Significance and context
The mammalian Y chromosome carries genes specializing in sex determination and spermatogenesis; the human Y chromosome is about 59 megabases (Mb), and carries an estimated 100 genes. At present, about 47 Y-linked genes and pseudogenes have been identified and the protein sequences encoded by about 20 of these have been submitted to the SWISS-PROT protein database. Despite its pairing with the X chromosome, most of the Y chromosome does not recombine. The non-recombining region, which in humans constitutes about 95% of the Y chromosome, does not exchange genetic material with the X chromosome except in the pseudoautosomal regions. Mutations that appear on the Y chromosome therefore accumulate and are not repaired. Several genes that are involved in spermatogenesis such as RBMY, DAZ and TSPY are present in multiple copies on the Y chromosome. Given that not all cases of human idiopathic infertility are explained by deletion of known Y-linked or autosomal genes, it is likely that many other Y-linked genes with roles in male fertility remain to be discovered. Makrinou et al. have identified a Y-linked gene family whose transcripts do not contain open reading frames (ORFs). Although Y-linked genes without ORFs have been identified previously (TTY1 and TTY2, for example), this is the first entire gene family to be found whose members contain no ORFs.
Makrinou and colleagues screened a testis cDNA library with human Y-chromosome cosmid clones to identify Y-linked, testis-expressed genes. After eliminating all the repetitive or vector material, the remaining 79 clones were sequenced. They identified 19 cDNAs that showed homology with the TTY2 gene and suggested that TTY2 is part of a large gene family. Screening a panel of Y-linked cosmids revealed that the TTY2 gene family includes at least 26 members organized in 14 subfamilies. Further investigation revealed that TTY2 genes are arranged in tandemly arrayed clusters on both arms of the Y chromosome, and each gene comprises a series of tandemly arranged repeats. Fluorescence in situ hybridization (FISH) studies on metaphase chromosomes of human, chimpanzee and gorilla revealed that TTY2 sequences are present at distinct locations on the short arm and the long arms of the Y chromosome. Expression profiling of these genes revealed that they are expressed in adult testis and kidney. The expression of TTY2 transcripts in testis and kidney is not a surprise, as these two organs are developmentally related. None of the genes investigated in detail contains an ORF. The authors conclude that the TTY2 gene family is composed of multiple copies, some of which may function as non-coding RNA transcripts and some may be pseudogenes.

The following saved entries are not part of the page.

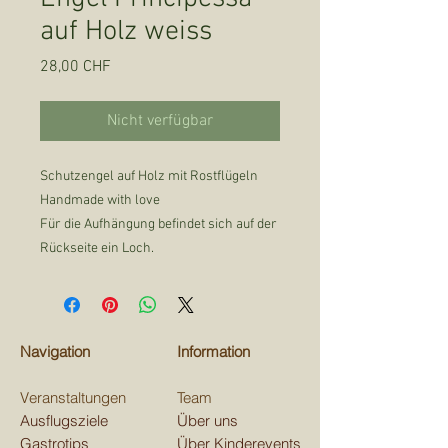
auf Holz weiss
Preis
28,00 CHF
Nicht verfügbar
Schutzengel auf Holz mit Rostflügeln
Handmade with love
Für die Aufhängung befindet sich auf der
Rückseite ein Loch.
Navigation
Information
Veranstaltungen
Team
Ausflugsziele
Über uns
Gastrotips
Über Kinderevents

As the Y chromosome has evolved a mechanism that supports the multiplication of its genes to protect them from the deleterious effects of non-recombination, it can be argued that some of the transcripts of the TTY2 gene family may be non-coding RNA genes, or non-functional degenerating copies of other genes on the Y chromosome. Finding the function of these non-coding RNA genes will be challenging. Studying the secondary structure of these transcripts may shed some light on their cellular role. The results presented by Makrinou et al. support the view that Y chromosome sequences are degenerating due to lack of recombination and encourages us to think about the evolution of the Y chromosome.If all these genes are shown to be non-functional and degenerating due to the accumulation of mutations, it may be possible to calculate the rate of overall degeneration, and therefore lifespan, of this unique chromosome. But if these transcripts are functioning as regulatory RNA genes then they are likely to be retained over evolutionary time.